### WHAT IS BEING ASKED
Go over the data below and say how many lines hold the word "Como". Only the number is needed.

### PROVIDED MATERIAL
___
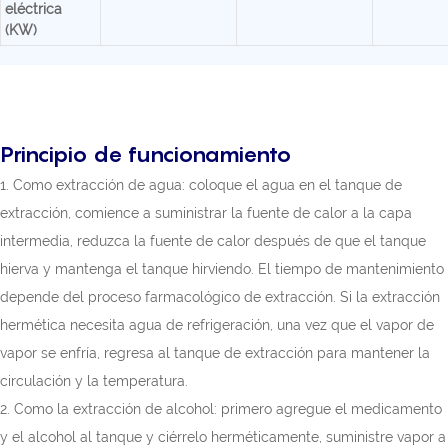
eléctrica
(KW)
Principio de funcionamiento
1. Como extracción de agua: coloque el agua en el tanque de
extracción, comience a suministrar la fuente de calor a la capa
intermedia, reduzca la fuente de calor después de que el tanque
hierva y mantenga el tanque hirviendo. El tiempo de mantenimiento
depende del proceso farmacológico de extracción. Si la extracción
hermética necesita agua de refrigeración, una vez que el vapor de
vapor se enfría, regresa al tanque de extracción para mantener la
circulación y la temperatura.
2. Como la extracción de alcohol: primero agregue el medicamento
y el alcohol al tanque y ciérrelo herméticamente, suministre vapor a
___
### EXERCISE ANSWER
2